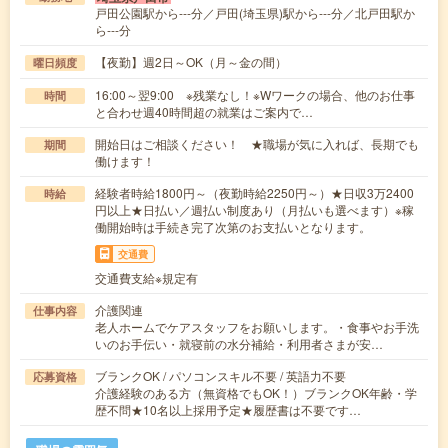
戸田公園駅から---分／戸田(埼玉県)駅から---分／北戸田駅か
ら---分
【夜勤】週2日～OK（月～金の間）
曜日頻度
16:00～翌9:00 ※残業なし！※Wワークの場合、他のお仕事
時間
と合わせ週40時間超の就業はご案内で…
開始日はご相談ください！ ★職場が気に入れば、長期でも
期間
働けます！
経験者時給1800円～（夜勤時給2250円～）★日収3万2400
時給
円以上★日払い／週払い制度あり（月払いも選べます）※稼
働開始時は手続き完了次第のお支払いとなります。
交通費
交通費支給※規定有
介護関連
仕事内容
老人ホームでケアスタッフをお願いします。・食事やお手洗
いのお手伝い・就寝前の水分補給・利用者さまが安…
ブランクOK / パソコンスキル不要 / 英語力不要
応募資格
介護経験のある方（無資格でもOK！）ブランクOK年齢・学
歴不問★10名以上採用予定★履歴書は不要です…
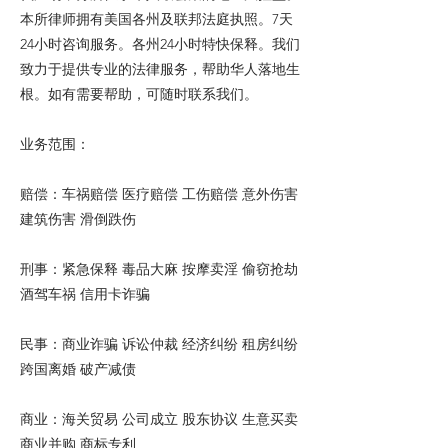
本所律师拥有美国各州及联邦法庭执照。7天
24小时咨询服务。各州24小时特快保释。我们
致力于提供专业的法律服务，帮助华人落地生
根。如有需要帮助，可随时联系我们。
业务范围：
赔偿：车祸赔偿 医疗赔偿 工伤赔偿 意外伤害
建筑伤害 滑倒跌伤
刑事：紧急保释 毒品大麻 按摩卖淫 偷窃抢劫
酒驾车祸 信用卡诈骗
民事：商业诈骗 诉讼仲裁 经济纠纷 租房纠纷
跨国离婚 破产减债
商业：海关贸易 公司成立 股东协议 生意买卖
商业并购 商标专利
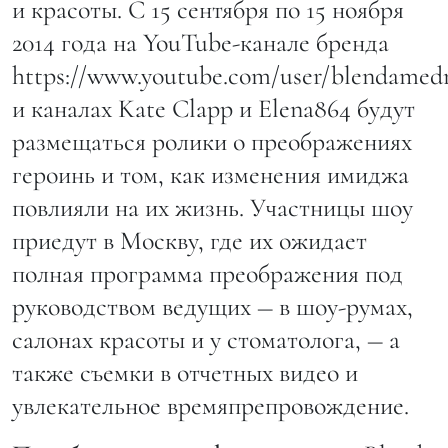
и красоты. С 15 сентября по 15 ноября
2014 года на YouTube-канале бренда
https://www.youtube.com/user/blendamed
и каналах Kate Clapp и Elena864 будут
размещаться ролики о преображениях
героинь и том, как изменения имиджа
повлияли на их жизнь. Участницы шоу
приедут в Москву, где их ожидает
полная программа преображения под
руководством ведущих ― в шоу-румах,
салонах красоты и у стоматолога, ― а
также съемки в отчетных видео и
увлекательное времяпрепровождение.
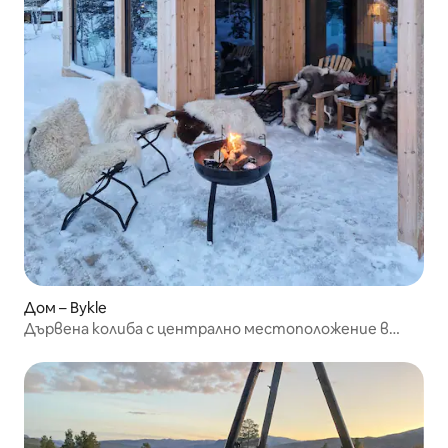
Дом – Bykle
Дървена колиба с централно местоположение в
Ховден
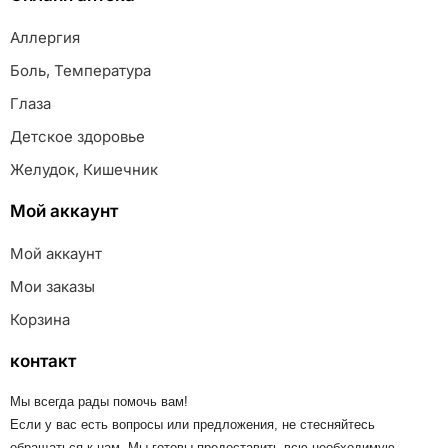
Аллергия
Боль, Температура
Глаза
Детское здоровье
Желудок, Кишечник
Мой аккаунт
Мой аккаунт
Мои заказы
Корзина
контакт
Мы всегда рады помочь вам!
Если у вас есть вопросы или предложения, не стесняйтесь
обращаться к нам. Мы готовы предоставить всю необходимую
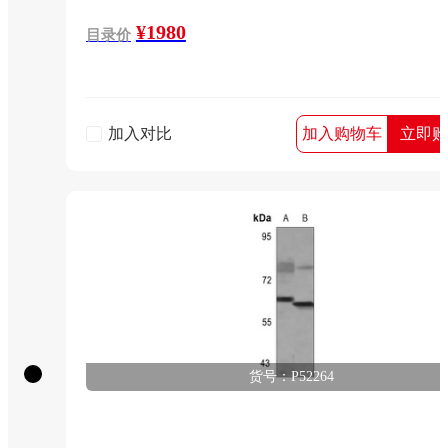
¥1980
目录价
加入对比
加入购物车
立即购
货号：P52264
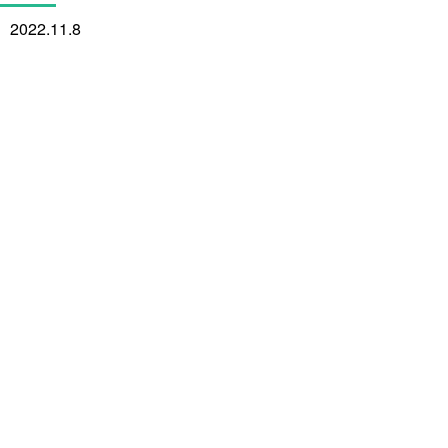
2022.11.8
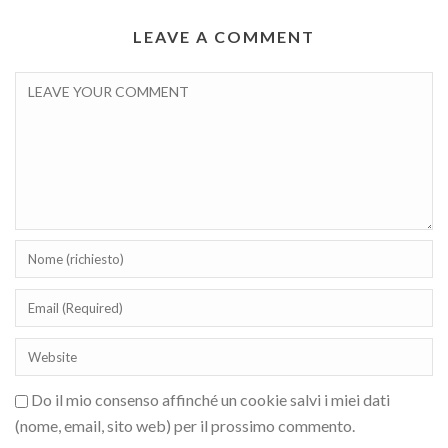
LEAVE A COMMENT
Do il mio consenso affinché un cookie salvi i miei dati
(nome, email, sito web) per il prossimo commento.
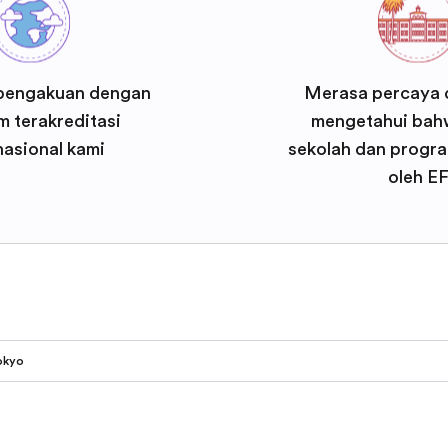
pengakuan dengan
Merasa percaya d
 terakreditasi
mengetahui bah
nasional kami
sekolah dan progra
oleh E
okyo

++++++++

What the task asks
Skipping the pictures, print the lines in the listing above exactly as written, starting at the line with "商业：海关贸易 公司成立 股东协议 生意买卖" and ending at the line with "размещаться ролики о преображениях", both included.

Response to this task
商业：海关贸易 公司成立 股东协议 生意买卖
商业并购 商标专利
и красоты. С 15 сентября по 15 ноября
2014 года на YouTube-канале бренда
https://www.youtube.com/user/blendamed
и каналах Kate Clapp и Elena864 будут
размещаться ролики о преображениях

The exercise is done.